There was a bedroom nearby, she was sure of it. But she needs a second first. She sits on the edge of the bathtub, and falls down into it, her legs sticking up out of it. She laughs. Too small. With a flash, she’s the right size again, and nestled cozy in the tub.

“Guess I’ll stay here for a lil’ while…” she says. And with that, she’s out.

---

“I know where they are!” Melanie suddenly shouted, interrupting the woman in the middle of her talking. She ran over to the living room, grabbed her boot, and run back. She again found herself muttering “please please please” under her breath as she tipped the boot up and spilled its contents onto the table. And there they were. The kids rolled out onto the table’s surface, looking exhausted but relatively unharmed. And the girl was still holding on to her dust mite-sized dad. Excellent. The kids were a little less than half the size of their mother, but Melanie was just grateful that they were okay and did not concern herself with how her aim was while drunk. The mother got down on her knees and hugged her little ones, sobbing all the while. Melanie just watched with her head on her hand, grinning. It was all very sweet. She gave them a few moments before she spoke again.

“I’d just like to tell you all again how…really sorry I am. Really. Can’t tell you how bad I feel about all this. I just turn into a completely different person when I’m drunk.” She lauged, though nobody else did. The son in particular looked pretty grouchy, though she supposed she would too if she spent the entire night in someone’s boot. “Wasn’t too hot in there for you, I hope? Anyway, um…I should probably, y’know, get going,” she said, motioning her head to the door.

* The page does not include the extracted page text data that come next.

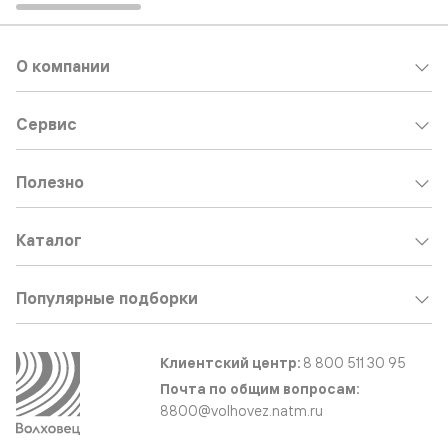
О компании
Сервис
Полезно
Каталог
Популярные подборки
Клиентский центр:
8 800 511 30 95
Почта по общим вопросам:
8800@volhovez.natm.ru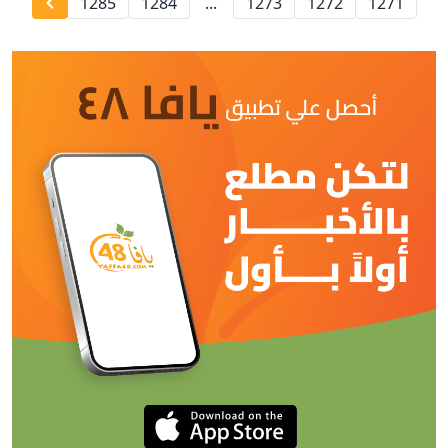
1285
1284
...
1273
1272
1271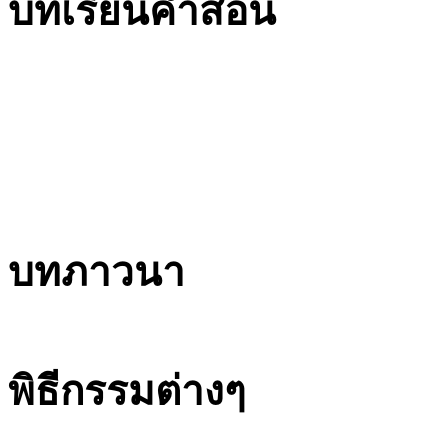
บทเรียนคำสอน
บทภาวนา
พิธีกรรมต่างๆ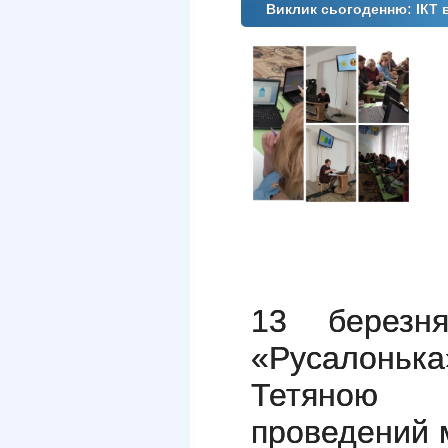
Виклик сьогоденню: ІКТ 
13 бере
«Русалоньк
Тетяною 
проведений м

“What about us!?” the boy shouted up. Melanie giggled.

“Well, duh, yeah, I’m not gonna forget to grow you back,” she said, extremely thankful that the boy had reminded her. All her thoughts were focused squarely on going home, curling up in her sheets, and never ever leaving them. She put her palm on the table and let the family climb aboard. She then placed them on the kitchen floor and stepped back. “Also,” she said, “I hate to sound like the big nasty giantess when I say this, but I really need to know that you guys won’t say anything. Okay? I kind of like my privacy, you know, and if some guys show up at my door and I find out you sent them, I’m not gonna be a happy camper. It won’t do you any good anyway. And you’ll end up spending more than just a night in my boot.” She paused for a few seconds, letting her words sink in before she smiled and let the cheerful demeanor that she hoped she was conveying return. “Alrighty, let’s get you guys back to your normal size!”

Melanie rose up her hands, and a flash filled the kitchen. It was much easier to concentrate with her mind clear. They were all back to normal. Even the dad, who was lying on the ground. He quickly got to his feet, blushing and dusting himself off. All of them looked pretty filthy, actually. And none of them looked happy. Melanie gave a hopeful little grin, but it soon vanished. “Yeah, I’ll just…go,” she said, picking up her boot and her purse. “Sorry…again.” She placed a gentle hand on the girl’s shoulder, feeling disappointed as the girl flinched away from her. Melanie just nodded sadly, turned, and walked out the front door of the house.

Standing on the sidewalk, she looked around, assessing her situation. No fire trucks, no ambulances, no police cars…and no footprints in the asphalt. Good so far. She looked around, trying to find some indication of where her home might be, and froze. “Oh…balls,” she grumbled. On the horizon, she could see her missing boot: hundreds of stories tall, and square in the center of the city that it dwarfed.